* _What to do_: For the material below, state how many lines have the word "الافغانيات" in them, with no other words.

* _Records provided_:
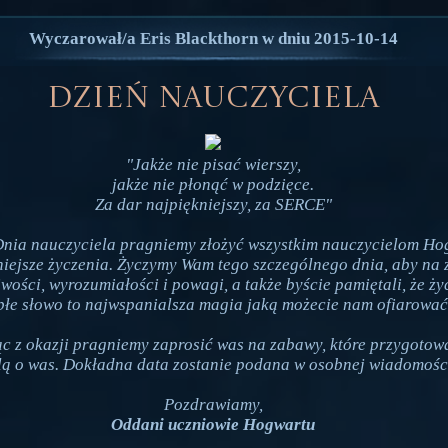
Wyczarował/a Eris Blackthorn w dniu 2015-10-14
Dzień Nauczyciela
"Jakże nie pisać wierszy,
jakże nie płonąć w podzięce.
Za dar najpiękniejszy, za SERCE"
 Dnia nauczyciela pragniemy złożyć wszystkim nauczycielom H
niejsze życzenia. Życzymy Wam tego szczególnego dnia, aby na 
wości, wyrozumiałości i powagi, a także byście pamiętali, że ży
płe słowo to najwspanialsza magia jaką możecie nam ofiarować
c z okazji pragniemy zaprosić was na zabawy, które przygotow
ą o was. Dokładna data zostanie podana w osobnej wiadomośc
Pozdrawiamy,
Oddani uczniowie Hogwartu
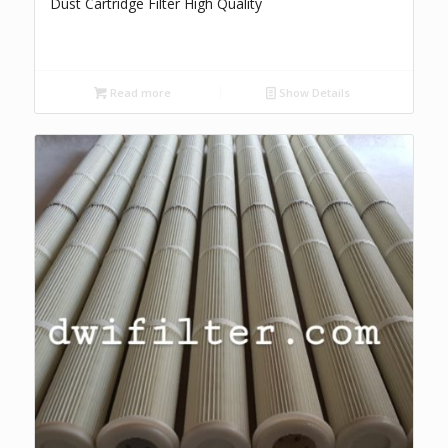
Dust Cartridge Filter High Quality
Read more
Show Details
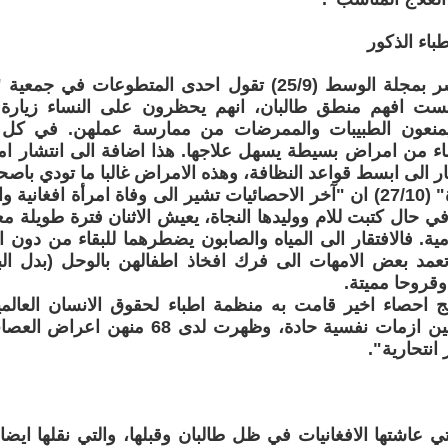
باء الذكور
وفي مقال نشر بمجلة الوسط (25/9) تقول احدى المتطوعات ف
لست افهم منطق طالبان، انهم يحظرون على النساء زيارة ا
يمنعون الطبيبات والممرضات من ممارسة عملهن. في ك
ساء من امراض بسيطة يسهل علاجها. هذا اضافة الى انتشار 
قار الى ابسط قواعد النظافة، وهذه الامراض غالبا ما تودي باصحا
ونقلت "الحياة" (27/10) ان "آخر الاحصائيات تشير الى وفاة امرأة افغ
 وفي حال كتبت للام ووليدها النجاة، يعيش الاثنان فترة طويلة 
ة. فالافتقار الى المياه والصابون يضطرهما للبقاء من دون 
وتعمد بعض الامهات الى فرك افخاذ اطفالهن بالوحل (بدل ال
قروحا مميتة.
الافغانيات يعانين ازمات نفسية حادة، وظهرت 
ي عاشتها الافغانيات في ظل طالبان وقبلها، والتي نقلها ايضا م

* _Written reply_: 2